What you are asked to do.
Please repeat exactly the lines from the one containing "Outline anything matching" through the last line of the records below, both included, and leave out any pictures.

Records for the task.
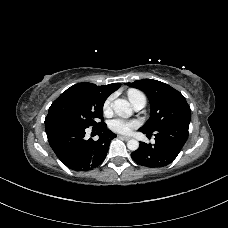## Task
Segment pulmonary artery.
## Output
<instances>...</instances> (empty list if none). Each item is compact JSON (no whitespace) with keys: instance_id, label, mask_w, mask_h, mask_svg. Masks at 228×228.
I'll use <instances>...</instances> for the list:
<instances>
[{"instance_id":"1","label":"pulmonary artery","mask_w":228,"mask_h":228,"mask_svg":"<svg viewBox=\"0 0 228 228\" xmlns=\"http://www.w3.org/2000/svg\"><path fill=\"white\" fill-rule=\"evenodd\" d=\"M129 100L135 110H141L146 106L147 100L143 93H135L129 96Z\"/></svg>"}]
</instances>
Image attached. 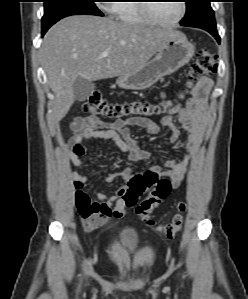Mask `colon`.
I'll return each mask as SVG.
<instances>
[{
	"mask_svg": "<svg viewBox=\"0 0 248 299\" xmlns=\"http://www.w3.org/2000/svg\"><path fill=\"white\" fill-rule=\"evenodd\" d=\"M217 70L216 56L207 49H200L186 77V85L192 86L202 77L213 75ZM171 105V102L153 104L150 102H125L113 103L107 101L99 93L90 94L83 105L84 112L97 117L110 119H126L131 117H152L159 115ZM172 190L171 182L161 178L156 172L147 170L144 173L134 174L125 185L121 200L127 208L134 207L138 198L146 191L149 195L142 200L136 209L141 220L150 227H155L167 238L174 237L180 232L184 225L185 203H179L177 213L169 223L156 225L150 218L152 211L165 200ZM76 209L78 215L89 217L94 214L90 205V197L77 191L75 195Z\"/></svg>",
	"mask_w": 248,
	"mask_h": 299,
	"instance_id": "5ec220e1",
	"label": "colon"
}]
</instances>
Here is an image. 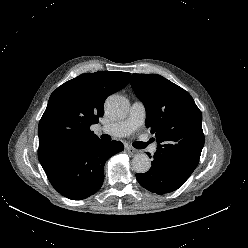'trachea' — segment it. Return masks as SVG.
I'll return each mask as SVG.
<instances>
[{
	"label": "trachea",
	"mask_w": 248,
	"mask_h": 248,
	"mask_svg": "<svg viewBox=\"0 0 248 248\" xmlns=\"http://www.w3.org/2000/svg\"><path fill=\"white\" fill-rule=\"evenodd\" d=\"M147 144L148 142H137L134 144V147L138 149H143L147 146Z\"/></svg>",
	"instance_id": "obj_1"
}]
</instances>
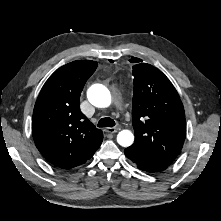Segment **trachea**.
Wrapping results in <instances>:
<instances>
[{
    "label": "trachea",
    "instance_id": "3493384b",
    "mask_svg": "<svg viewBox=\"0 0 221 221\" xmlns=\"http://www.w3.org/2000/svg\"><path fill=\"white\" fill-rule=\"evenodd\" d=\"M115 121L109 117L101 118L98 122V127H113Z\"/></svg>",
    "mask_w": 221,
    "mask_h": 221
}]
</instances>
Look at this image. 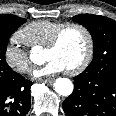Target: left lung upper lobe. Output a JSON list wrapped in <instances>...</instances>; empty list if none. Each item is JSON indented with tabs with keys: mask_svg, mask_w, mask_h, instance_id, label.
Instances as JSON below:
<instances>
[{
	"mask_svg": "<svg viewBox=\"0 0 116 116\" xmlns=\"http://www.w3.org/2000/svg\"><path fill=\"white\" fill-rule=\"evenodd\" d=\"M73 21L88 29L94 43L93 60L82 73L116 71V21L93 14L76 15Z\"/></svg>",
	"mask_w": 116,
	"mask_h": 116,
	"instance_id": "obj_1",
	"label": "left lung upper lobe"
}]
</instances>
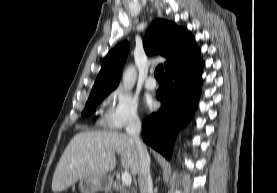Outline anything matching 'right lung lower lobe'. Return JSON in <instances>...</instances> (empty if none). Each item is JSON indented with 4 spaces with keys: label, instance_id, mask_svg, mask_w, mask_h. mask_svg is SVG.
Wrapping results in <instances>:
<instances>
[{
    "label": "right lung lower lobe",
    "instance_id": "right-lung-lower-lobe-1",
    "mask_svg": "<svg viewBox=\"0 0 277 193\" xmlns=\"http://www.w3.org/2000/svg\"><path fill=\"white\" fill-rule=\"evenodd\" d=\"M196 49L184 60L165 71L164 82L156 93L161 108L143 121V140L171 158L175 135L192 117L202 87L203 61Z\"/></svg>",
    "mask_w": 277,
    "mask_h": 193
}]
</instances>
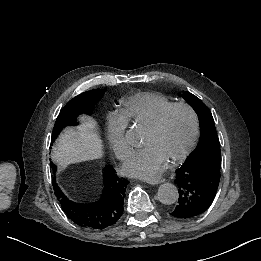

Your solution.
Outline anything matching 'right lung lower lobe'. Return JSON in <instances>...</instances> (empty if none). Each item is JSON indented with 4 spaces with keys: label, instance_id, mask_svg, mask_w, mask_h. mask_svg is SVG.
Wrapping results in <instances>:
<instances>
[{
    "label": "right lung lower lobe",
    "instance_id": "right-lung-lower-lobe-1",
    "mask_svg": "<svg viewBox=\"0 0 277 193\" xmlns=\"http://www.w3.org/2000/svg\"><path fill=\"white\" fill-rule=\"evenodd\" d=\"M196 49L184 60L165 71L164 82L156 93L161 108L143 121V140L171 158L175 135L192 117L202 87L203 61Z\"/></svg>",
    "mask_w": 277,
    "mask_h": 193
}]
</instances>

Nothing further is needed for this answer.